Les mouvements anti-racistes remettent en question la légitimité de certaines statues et autres mémoriaux dans l’espace public. La Suisse aussi possède ses personnalités et autres symboles historiques controversés en raison de leur lien avec l’esclavage notamment.

17 juin 2020, 14:54
Des manifestants anti-racistes se sont pris à plusieurs statues en Grande-Bretagne et aux Etats-Unis.

Statue de David de Pury

La statue de David de Pury (1709-1786) qui trône sur la place du même nom à Neuchâtel suscite la controverse depuis la mort de George Floyd.
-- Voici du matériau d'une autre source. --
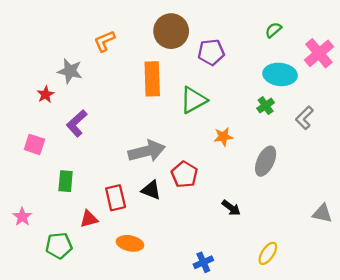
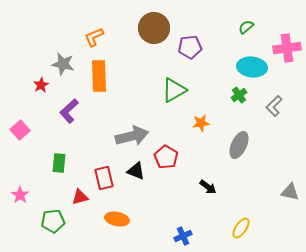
pink cross: (319, 53) -> (287, 48), turned 32
orange rectangle: (152, 79) -> (99, 76), moved
pink square: (34, 144) -> (20, 130), moved, turned 30

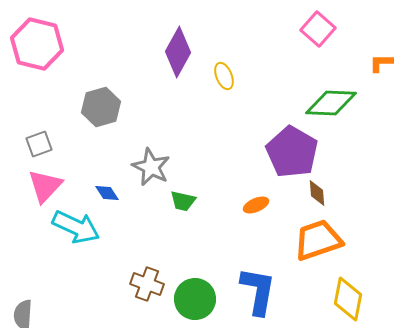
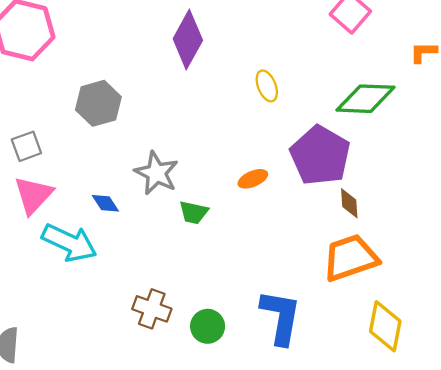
yellow ellipse: (224, 76) -> (267, 86), moved
orange ellipse: (256, 205) -> (253, 179), moved
green circle: (195, 299) -> (208, 326), size x0.7

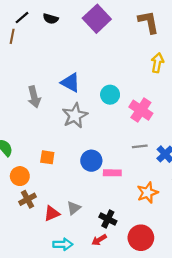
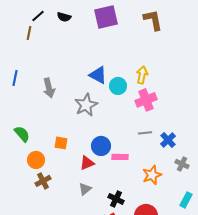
purple square: (97, 19) -> (106, 17), turned 30
yellow arrow: (157, 63) -> (142, 75), moved
blue triangle: (70, 83) -> (98, 75), moved
pink cross: (141, 110) -> (146, 100), turned 35
red triangle: (52, 213) -> (87, 163), moved

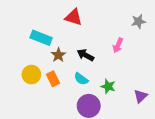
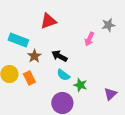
red triangle: (74, 17) -> (48, 21), turned -36
pink arrow: (118, 45) -> (89, 39), moved
cyan semicircle: (81, 79) -> (63, 75), moved

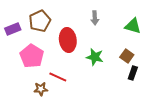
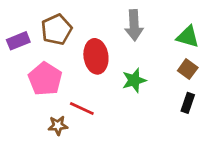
gray arrow: (95, 18) -> (134, 25), size x1.5
brown square: (127, 56) -> (188, 69), moved
green star: (95, 57) -> (134, 80), turned -30

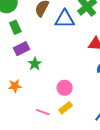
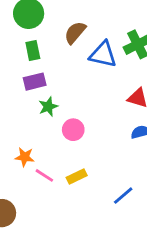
orange star: (15, 86) -> (25, 157), moved
pink circle: (65, 88) -> (73, 130), moved

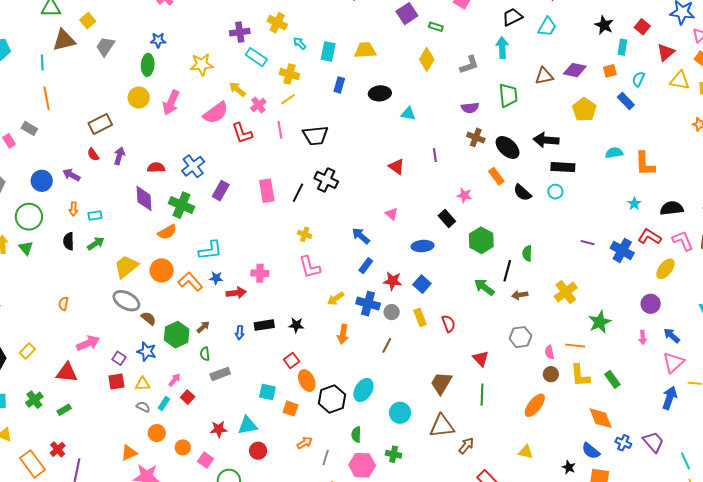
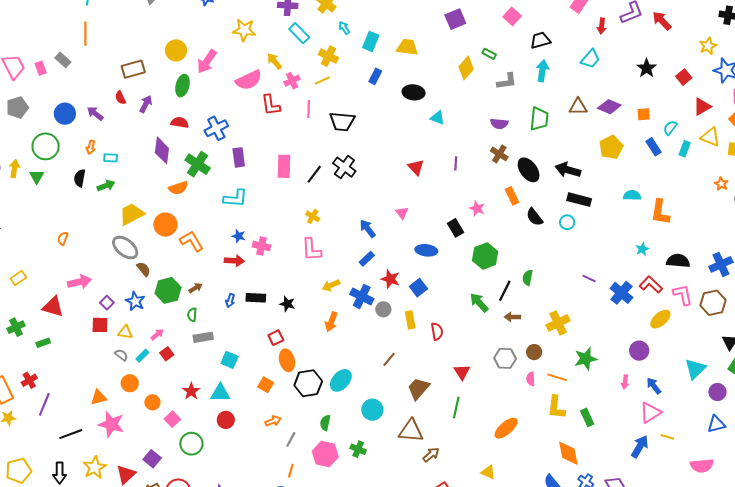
black trapezoid: (512, 17) -> (540, 40), moved
green rectangle: (436, 27) -> (489, 54), moved
cyan rectangle: (622, 47) -> (685, 149), moved
green ellipse: (148, 65) -> (183, 86), moved
purple rectangle: (221, 191) -> (239, 157), turned -48
cyan L-shape: (210, 250) -> (235, 198), moved
blue star: (216, 278) -> (239, 236), moved
brown line: (387, 345) -> (389, 359), moved
brown circle: (551, 374) -> (534, 352), moved
cyan square: (267, 392) -> (230, 360), moved
red star: (219, 429) -> (191, 391), turned 30

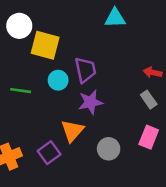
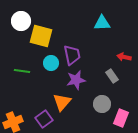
cyan triangle: (115, 18) -> (102, 23), moved
gray rectangle: (149, 100) -> (112, 76), moved
pink rectangle: (149, 137) -> (121, 118), moved
gray circle: (109, 149) -> (102, 104), moved

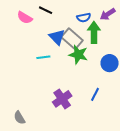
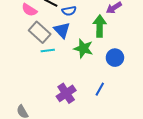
blue semicircle: (84, 18) -> (69, 11), moved
gray rectangle: (72, 39) -> (40, 32), moved

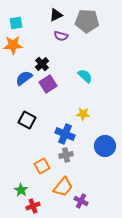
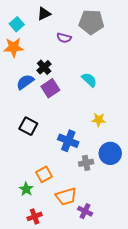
black triangle: (56, 15) -> (44, 14), moved
cyan square: (16, 23) -> (17, 24), turned -32
yellow star: (83, 114) -> (99, 120), moved
gray cross: (66, 155) -> (86, 163), moved
orange trapezoid: (63, 187) -> (66, 196), turned 35
green star: (21, 190) -> (26, 189), moved

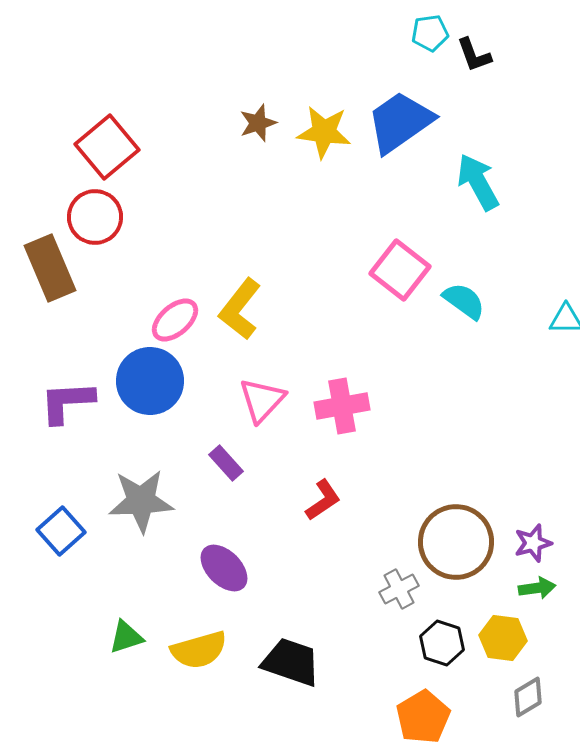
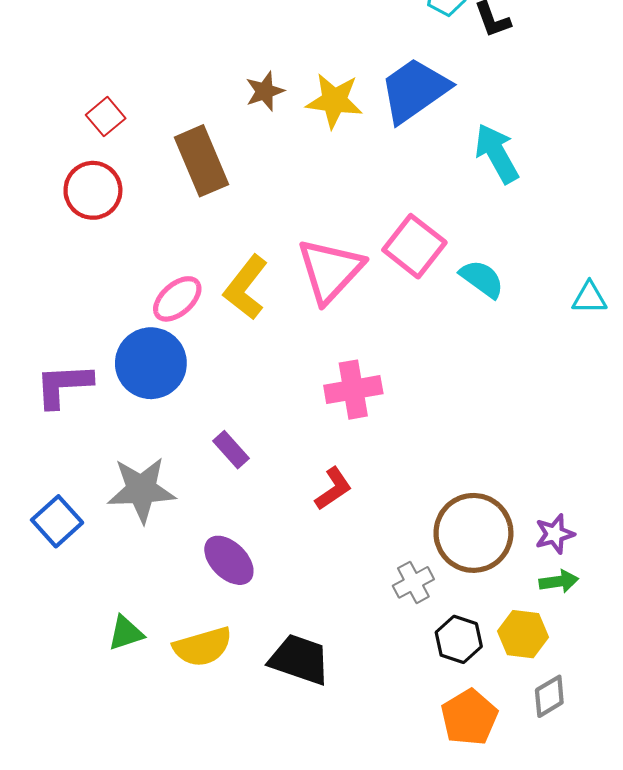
red square: (107, 147) -> (106, 117), size x0.6
brown rectangle: (50, 268) -> (202, 161), moved
pink triangle: (262, 400) -> (330, 270), moved, size x1.4
orange pentagon: (423, 717) -> (469, 717), moved

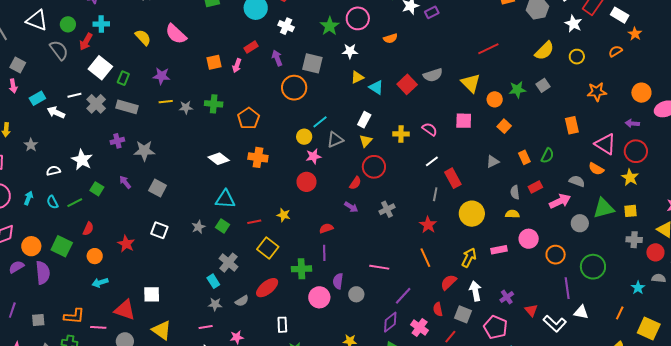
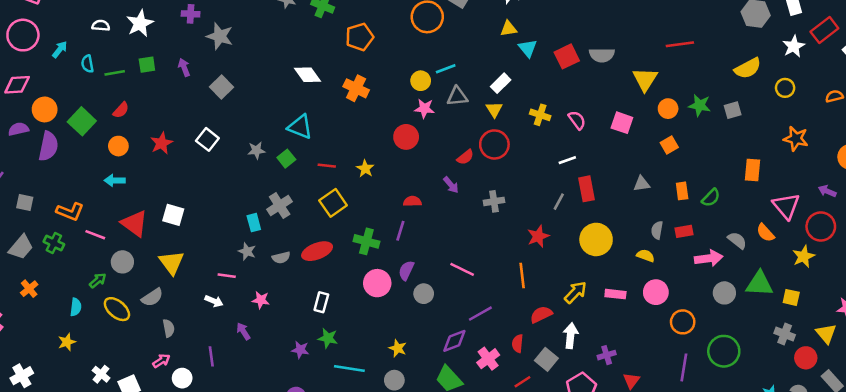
yellow triangle: (366, 141) -> (494, 109), turned -32
green square: (97, 189) -> (147, 65), turned 32

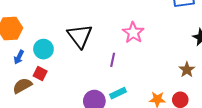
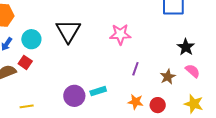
pink star: (133, 33) -> (120, 34), turned 30
purple line: (113, 60) -> (135, 69), moved

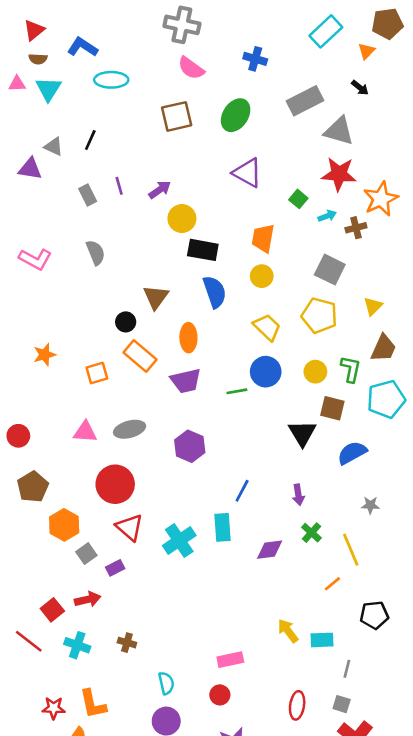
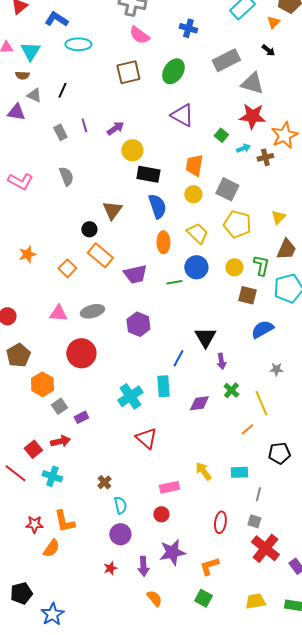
brown semicircle: (38, 59) -> (22, 75), moved
gray square: (330, 270) -> (227, 189), moved
orange ellipse: (188, 338) -> (163, 242), moved
orange square: (97, 373) -> (67, 268), turned -30
black triangle: (302, 433) -> (205, 337), moved
red triangle: (130, 527) -> (146, 438), moved
yellow arrow: (288, 631) -> (203, 471), moved
brown cross: (127, 643) -> (104, 482), moved, turned 32

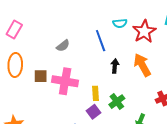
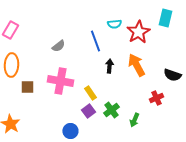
brown square: (41, 76) -> (27, 87), moved
yellow rectangle: (96, 93) -> (90, 93), turned -32
green cross: (117, 102) -> (111, 110), moved

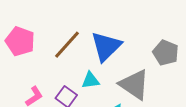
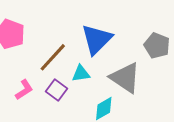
brown line: (67, 45) -> (53, 57), moved

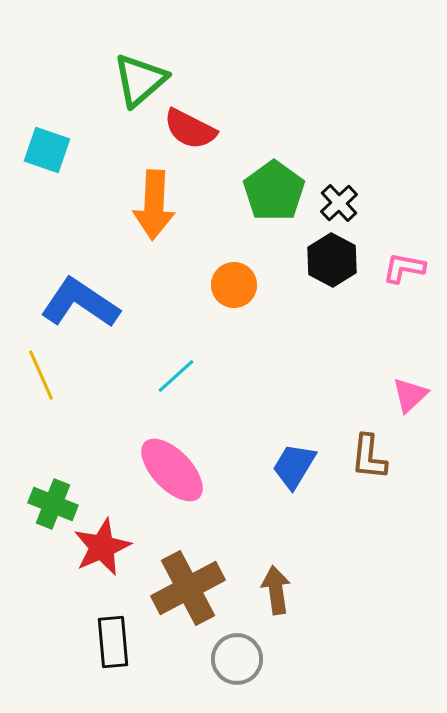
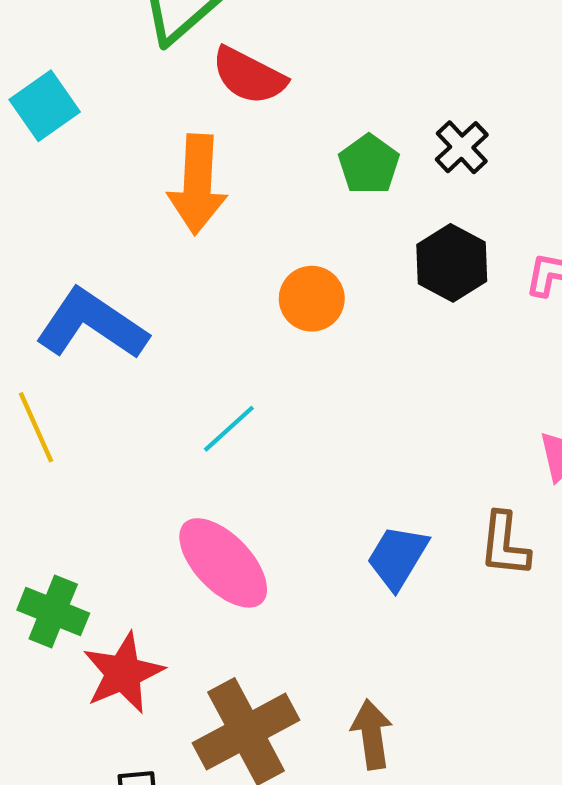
cyan square: (47, 150) -> (45, 106), turned 36
green pentagon: (274, 191) -> (369, 164), size x0.7
black cross: (339, 203) -> (462, 147), moved

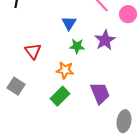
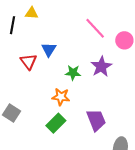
blue triangle: (69, 23) -> (49, 49), moved
red triangle: (33, 51) -> (29, 62), moved

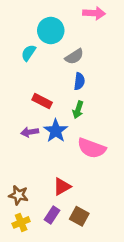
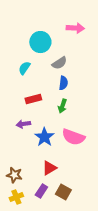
cyan semicircle: (28, 53) -> (24, 68), moved
red rectangle: (42, 101) -> (33, 99), turned -42
blue star: (56, 131) -> (44, 137), moved

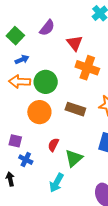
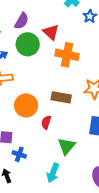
green circle: (46, 82) -> (28, 44), moved
red semicircle: (53, 145) -> (46, 122), moved

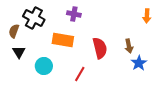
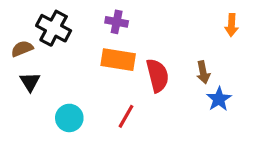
brown semicircle: (14, 31) -> (22, 49), turned 48
orange rectangle: (63, 40) -> (118, 60), moved
cyan circle: (44, 66) -> (69, 118), moved

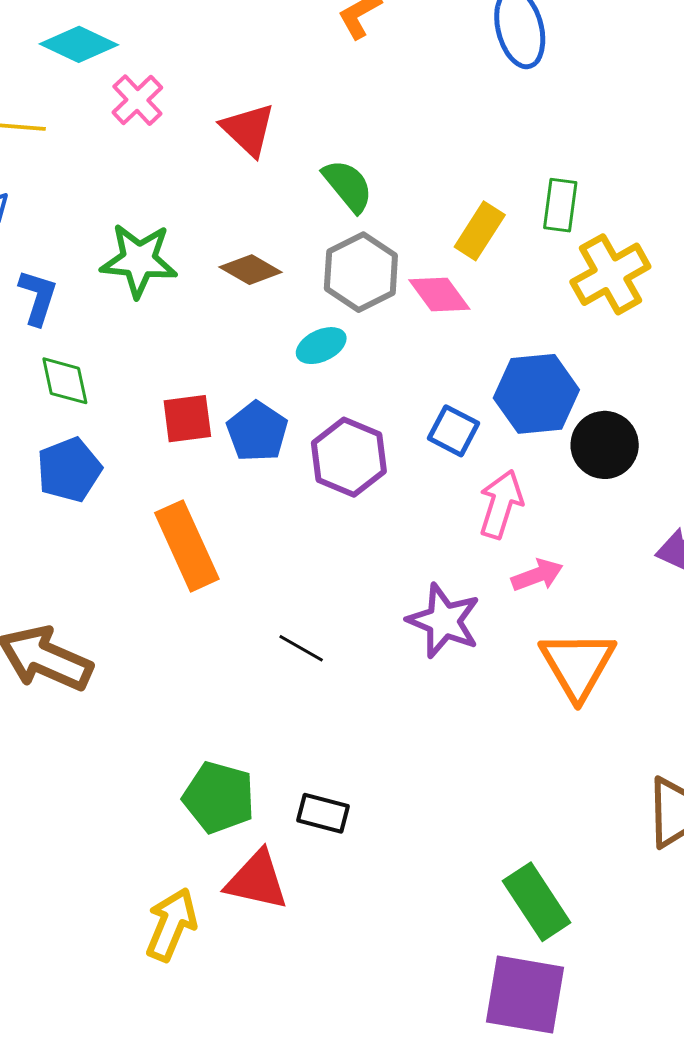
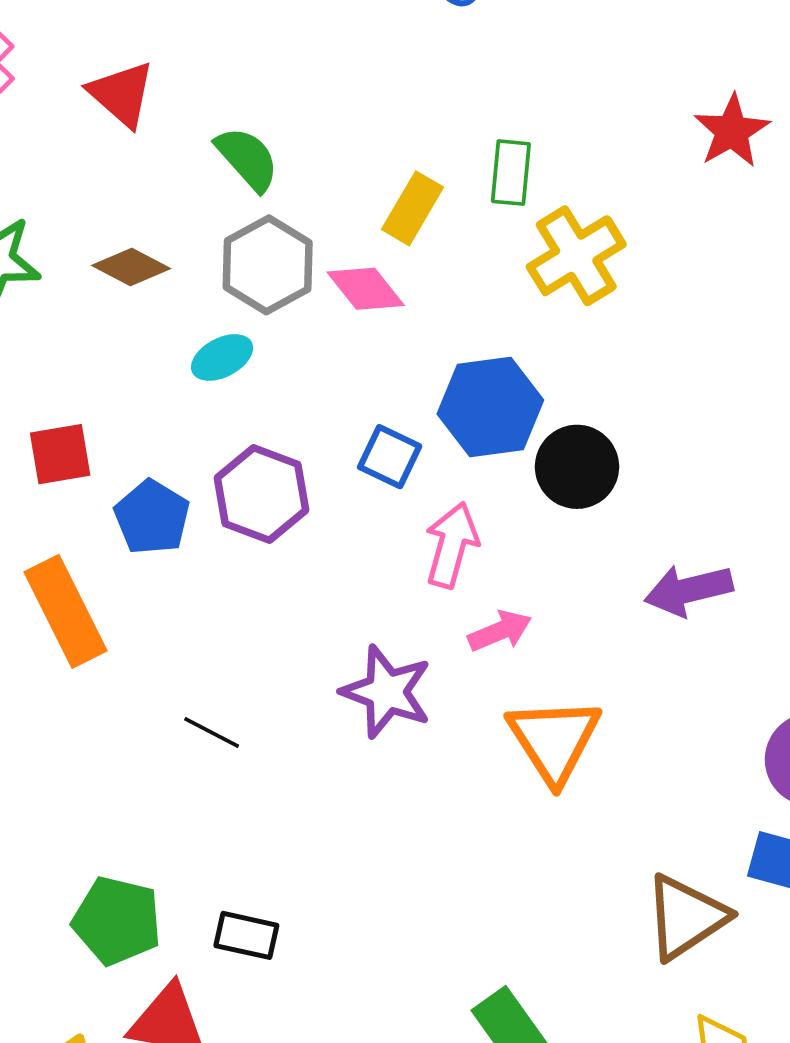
blue pentagon: (257, 432) -> (152, 517), moved

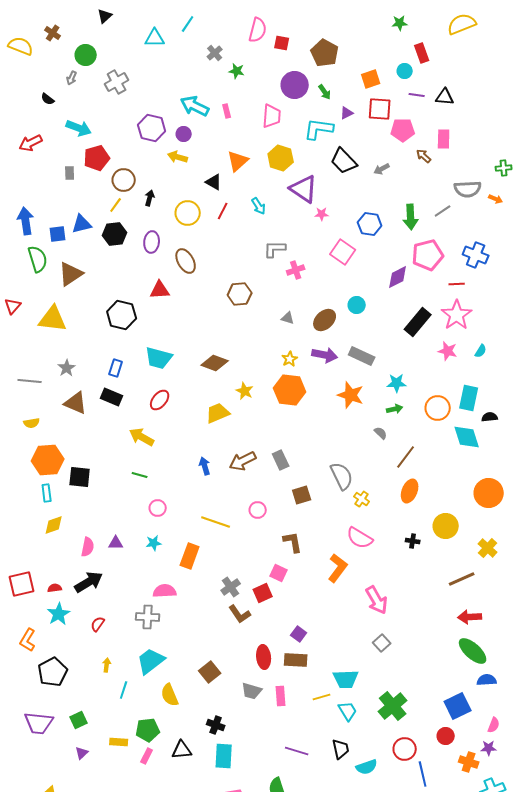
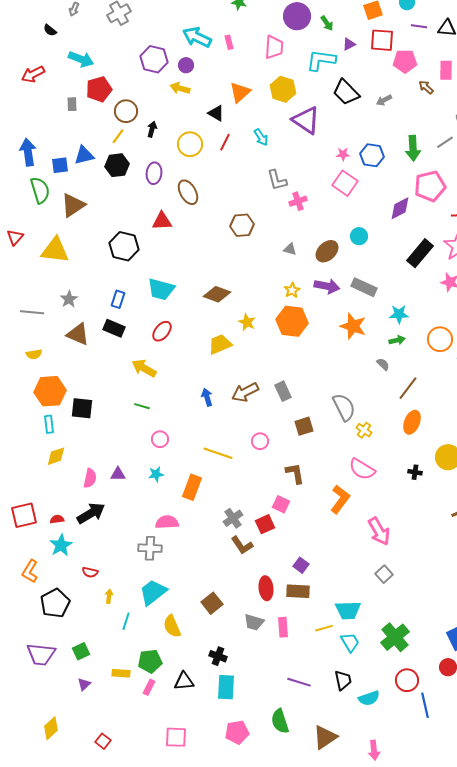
pink star: (322, 214) -> (343, 154), moved
gray L-shape: (275, 249) -> (277, 180), turned -105
red semicircle: (98, 624) -> (90, 572), moved, turned -112

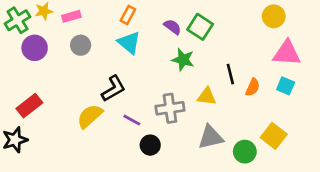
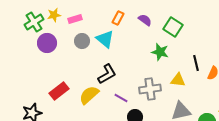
purple semicircle: (173, 27) -> (145, 20), moved
cyan triangle: (129, 43) -> (105, 39), moved
red rectangle: (29, 106) -> (59, 91), moved

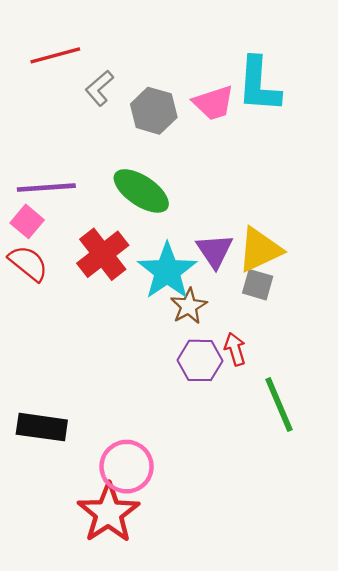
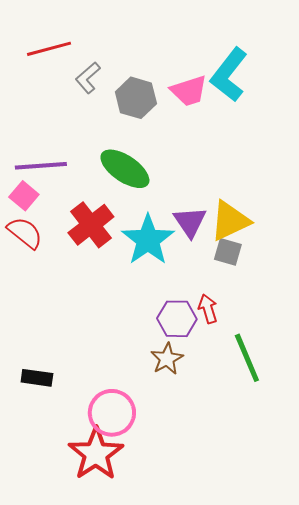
cyan L-shape: (259, 85) -> (229, 75), turned 34
brown star: (189, 306) -> (167, 359), moved
black rectangle: (42, 427) -> (37, 378), size x0.7

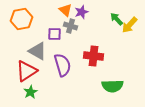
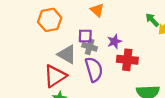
purple star: (82, 12) -> (114, 41), moved
gray cross: (70, 26) -> (90, 47), moved

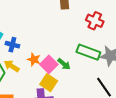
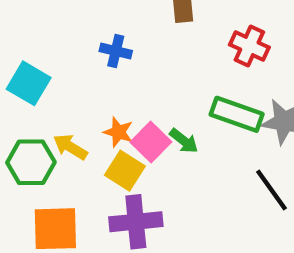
blue cross: (12, 45) -> (116, 51), moved
yellow square: (49, 83) -> (125, 171), moved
Le Collectif pour la mémoire a lancé une pétition pour demander son retrait. «L’argent hérité par David de Pury, à sa mort en 1786, a été utilisé pour réaliser un grand nombre de travaux en ville de Neuchâtel, mais il a été gagné par le sang des personnes noires d’Afrique forcées à l’esclavage au XVIIIe siècle», relèvent les pétitionnaires.

Le Collectif demande que la statue de bronze dédiée au Neuchâtelois soit remplacée par une «plaque commémorative en hommage à toutes les personnes ayant subi et subissant encore aujourd’hui le racisme et la suprématie blanche». Un membre de sa famille en ligne indirecte n’est pas favorable à un déboulonnage.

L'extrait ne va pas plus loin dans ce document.